> [What you need to do]:
Would you reproduce all of the entries exactly?

> [Exercise input]:
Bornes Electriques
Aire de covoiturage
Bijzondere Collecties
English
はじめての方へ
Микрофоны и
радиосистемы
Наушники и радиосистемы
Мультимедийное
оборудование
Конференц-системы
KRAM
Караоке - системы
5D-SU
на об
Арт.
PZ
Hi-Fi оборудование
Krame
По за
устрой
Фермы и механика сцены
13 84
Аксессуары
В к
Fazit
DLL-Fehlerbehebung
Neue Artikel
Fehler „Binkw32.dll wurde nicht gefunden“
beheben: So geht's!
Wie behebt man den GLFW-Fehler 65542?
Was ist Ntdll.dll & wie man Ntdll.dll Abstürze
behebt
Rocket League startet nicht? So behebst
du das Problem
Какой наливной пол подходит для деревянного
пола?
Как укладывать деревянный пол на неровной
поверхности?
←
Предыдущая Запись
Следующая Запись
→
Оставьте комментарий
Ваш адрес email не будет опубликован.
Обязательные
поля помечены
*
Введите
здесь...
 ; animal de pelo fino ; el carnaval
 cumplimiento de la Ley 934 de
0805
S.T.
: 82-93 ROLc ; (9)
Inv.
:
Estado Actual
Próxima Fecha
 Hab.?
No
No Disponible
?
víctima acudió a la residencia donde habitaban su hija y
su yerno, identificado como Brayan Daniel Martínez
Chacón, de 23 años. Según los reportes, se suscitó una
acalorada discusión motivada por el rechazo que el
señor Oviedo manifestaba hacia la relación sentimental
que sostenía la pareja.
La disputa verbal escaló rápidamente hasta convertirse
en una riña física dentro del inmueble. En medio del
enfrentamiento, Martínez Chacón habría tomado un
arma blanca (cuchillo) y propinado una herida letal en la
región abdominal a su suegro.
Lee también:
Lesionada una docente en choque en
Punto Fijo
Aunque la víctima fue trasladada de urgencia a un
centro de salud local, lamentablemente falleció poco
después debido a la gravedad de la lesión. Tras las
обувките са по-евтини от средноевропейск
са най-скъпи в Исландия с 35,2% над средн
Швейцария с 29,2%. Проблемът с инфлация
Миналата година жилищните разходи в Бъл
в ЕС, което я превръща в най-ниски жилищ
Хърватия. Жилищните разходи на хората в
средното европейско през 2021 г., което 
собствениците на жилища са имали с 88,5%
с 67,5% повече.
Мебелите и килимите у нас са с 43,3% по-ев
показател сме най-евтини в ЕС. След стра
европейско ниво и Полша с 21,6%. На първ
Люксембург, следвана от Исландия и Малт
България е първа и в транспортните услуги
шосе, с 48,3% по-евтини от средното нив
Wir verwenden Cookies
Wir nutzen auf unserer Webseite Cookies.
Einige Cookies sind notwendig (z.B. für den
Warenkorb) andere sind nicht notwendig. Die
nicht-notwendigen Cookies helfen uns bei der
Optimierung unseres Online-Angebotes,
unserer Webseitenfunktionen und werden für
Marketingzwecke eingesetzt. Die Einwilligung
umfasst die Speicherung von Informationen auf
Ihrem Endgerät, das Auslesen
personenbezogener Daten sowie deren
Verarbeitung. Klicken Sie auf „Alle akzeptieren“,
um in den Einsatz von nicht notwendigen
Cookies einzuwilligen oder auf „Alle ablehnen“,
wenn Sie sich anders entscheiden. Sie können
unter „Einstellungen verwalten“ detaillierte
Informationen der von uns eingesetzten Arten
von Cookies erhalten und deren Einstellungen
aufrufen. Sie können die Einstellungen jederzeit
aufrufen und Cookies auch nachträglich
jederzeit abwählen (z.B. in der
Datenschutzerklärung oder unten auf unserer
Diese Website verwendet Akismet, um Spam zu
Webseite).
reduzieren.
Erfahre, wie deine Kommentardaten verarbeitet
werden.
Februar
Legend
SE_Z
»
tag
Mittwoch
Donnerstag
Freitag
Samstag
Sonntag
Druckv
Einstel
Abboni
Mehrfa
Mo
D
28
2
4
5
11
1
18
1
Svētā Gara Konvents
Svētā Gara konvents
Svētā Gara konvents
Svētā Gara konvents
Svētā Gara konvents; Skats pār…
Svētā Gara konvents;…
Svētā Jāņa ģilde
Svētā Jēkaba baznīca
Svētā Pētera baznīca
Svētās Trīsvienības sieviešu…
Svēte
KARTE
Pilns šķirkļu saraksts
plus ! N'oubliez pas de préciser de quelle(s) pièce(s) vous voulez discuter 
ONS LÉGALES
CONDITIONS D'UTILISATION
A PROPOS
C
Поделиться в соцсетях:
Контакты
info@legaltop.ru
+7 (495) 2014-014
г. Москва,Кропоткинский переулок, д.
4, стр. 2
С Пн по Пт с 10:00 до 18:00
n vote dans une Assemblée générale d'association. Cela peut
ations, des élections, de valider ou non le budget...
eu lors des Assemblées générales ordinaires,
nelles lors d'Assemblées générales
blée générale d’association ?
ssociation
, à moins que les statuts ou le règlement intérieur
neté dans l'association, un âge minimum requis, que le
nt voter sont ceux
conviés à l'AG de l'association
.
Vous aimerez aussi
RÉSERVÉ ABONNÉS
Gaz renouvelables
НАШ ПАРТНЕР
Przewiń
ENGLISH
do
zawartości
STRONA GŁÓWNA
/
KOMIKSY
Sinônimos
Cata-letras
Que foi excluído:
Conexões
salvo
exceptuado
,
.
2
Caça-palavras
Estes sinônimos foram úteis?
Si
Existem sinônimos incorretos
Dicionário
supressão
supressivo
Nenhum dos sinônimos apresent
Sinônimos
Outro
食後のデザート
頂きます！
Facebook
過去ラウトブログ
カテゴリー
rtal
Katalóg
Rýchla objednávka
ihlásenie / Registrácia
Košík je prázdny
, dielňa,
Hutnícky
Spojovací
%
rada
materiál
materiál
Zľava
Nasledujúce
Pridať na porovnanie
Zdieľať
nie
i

> [Answer section]:
Bornes Electriques
Aire de covoiturage
Bijzondere Collecties
English
はじめての方へ
Микрофоны и
радиосистемы
Наушники и радиосистемы
Мультимедийное
оборудование
Конференц-системы
KRAM
Караоке - системы
5D-SU
на об
Арт.
PZ
Hi-Fi оборудование
Krame
По за
устрой
Фермы и механика сцены
13 84
Аксессуары
В к
Fazit
DLL-Fehlerbehebung
Neue Artikel
Fehler „Binkw32.dll wurde nicht gefunden“
beheben: So geht's!
Wie behebt man den GLFW-Fehler 65542?
Was ist Ntdll.dll & wie man Ntdll.dll Abstürze
behebt
Rocket League startet nicht? So behebst
du das Problem
Какой наливной пол подходит для деревянного
пола?
Как укладывать деревянный пол на неровной
поверхности?
←
Предыдущая Запись
Следующая Запись
→
Оставьте комментарий
Ваш адрес email не будет опубликован.
Обязательные
поля помечены
*
Введите
здесь...
 ; animal de pelo fino ; el carnaval
 cumplimiento de la Ley 934 de
0805
S.T.
: 82-93 ROLc ; (9)
Inv.
:
Estado Actual
Próxima Fecha
 Hab.?
No
No Disponible
?
víctima acudió a la residencia donde habitaban su hija y
su yerno, identificado como Brayan Daniel Martínez
Chacón, de 23 años. Según los reportes, se suscitó una
acalorada discusión motivada por el rechazo que el
señor Oviedo manifestaba hacia la relación sentimental
que sostenía la pareja.
La disputa verbal escaló rápidamente hasta convertirse
en una riña física dentro del inmueble. En medio del
enfrentamiento, Martínez Chacón habría tomado un
arma blanca (cuchillo) y propinado una herida letal en la
región abdominal a su suegro.
Lee también:
Lesionada una docente en choque en
Punto Fijo
Aunque la víctima fue trasladada de urgencia a un
centro de salud local, lamentablemente falleció poco
después debido a la gravedad de la lesión. Tras las
обувките са по-евтини от средноевропейск
са най-скъпи в Исландия с 35,2% над средн
Швейцария с 29,2%. Проблемът с инфлация
Миналата година жилищните разходи в Бъл
в ЕС, което я превръща в най-ниски жилищ
Хърватия. Жилищните разходи на хората в
средното европейско през 2021 г., което 
собствениците на жилища са имали с 88,5%
с 67,5% повече.
Мебелите и килимите у нас са с 43,3% по-ев
показател сме най-евтини в ЕС. След стра
европейско ниво и Полша с 21,6%. На първ
Люксембург, следвана от Исландия и Малт
България е първа и в транспортните услуги
шосе, с 48,3% по-евтини от средното нив
Wir verwenden Cookies
Wir nutzen auf unserer Webseite Cookies.
Einige Cookies sind notwendig (z.B. für den
Warenkorb) andere sind nicht notwendig. Die
nicht-notwendigen Cookies helfen uns bei der
Optimierung unseres Online-Angebotes,
unserer Webseitenfunktionen und werden für
Marketingzwecke eingesetzt. Die Einwilligung
umfasst die Speicherung von Informationen auf
Ihrem Endgerät, das Auslesen
personenbezogener Daten sowie deren
Verarbeitung. Klicken Sie auf „Alle akzeptieren“,
um in den Einsatz von nicht notwendigen
Cookies einzuwilligen oder auf „Alle ablehnen“,
wenn Sie sich anders entscheiden. Sie können
unter „Einstellungen verwalten“ detaillierte
Informationen der von uns eingesetzten Arten
von Cookies erhalten und deren Einstellungen
aufrufen. Sie können die Einstellungen jederzeit
aufrufen und Cookies auch nachträglich
jederzeit abwählen (z.B. in der
Datenschutzerklärung oder unten auf unserer
Diese Website verwendet Akismet, um Spam zu
Webseite).
reduzieren.
Erfahre, wie deine Kommentardaten verarbeitet
werden.
Februar
Legend
SE_Z
»
tag
Mittwoch
Donnerstag
Freitag
Samstag
Sonntag
Druckv
Einstel
Abboni
Mehrfa
Mo
D
28
2
4
5
11
1
18
1
Svētā Gara Konvents
Svētā Gara konvents
Svētā Gara konvents
Svētā Gara konvents
Svētā Gara konvents; Skats pār…
Svētā Gara konvents;…
Svētā Jāņa ģilde
Svētā Jēkaba baznīca
Svētā Pētera baznīca
Svētās Trīsvienības sieviešu…
Svēte
KARTE
Pilns šķirkļu saraksts
plus ! N'oubliez pas de préciser de quelle(s) pièce(s) vous voulez discuter 
ONS LÉGALES
CONDITIONS D'UTILISATION
A PROPOS
C
Поделиться в соцсетях:
Контакты
info@legaltop.ru
+7 (495) 2014-014
г. Москва,Кропоткинский переулок, д.
4, стр. 2
С Пн по Пт с 10:00 до 18:00
n vote dans une Assemblée générale d'association. Cela peut
ations, des élections, de valider ou non le budget...
eu lors des Assemblées générales ordinaires,
nelles lors d'Assemblées générales
blée générale d’association ?
ssociation
, à moins que les statuts ou le règlement intérieur
neté dans l'association, un âge minimum requis, que le
nt voter sont ceux
conviés à l'AG de l'association
.
Vous aimerez aussi
RÉSERVÉ ABONNÉS
Gaz renouvelables
НАШ ПАРТНЕР
Przewiń
ENGLISH
do
zawartości
STRONA GŁÓWNA
/
KOMIKSY
Sinônimos
Cata-letras
Que foi excluído:
Conexões
salvo
exceptuado
,
.
2
Caça-palavras
Estes sinônimos foram úteis?
Si
Existem sinônimos incorretos
Dicionário
supressão
supressivo
Nenhum dos sinônimos apresent
Sinônimos
Outro
食後のデザート
頂きます！
Facebook
過去ラウトブログ
カテゴリー
rtal
Katalóg
Rýchla objednávka
ihlásenie / Registrácia
Košík je prázdny
, dielňa,
Hutnícky
Spojovací
%
rada
materiál
materiál
Zľava
Nasledujúce
Pridať na porovnanie
Zdieľať
nie
i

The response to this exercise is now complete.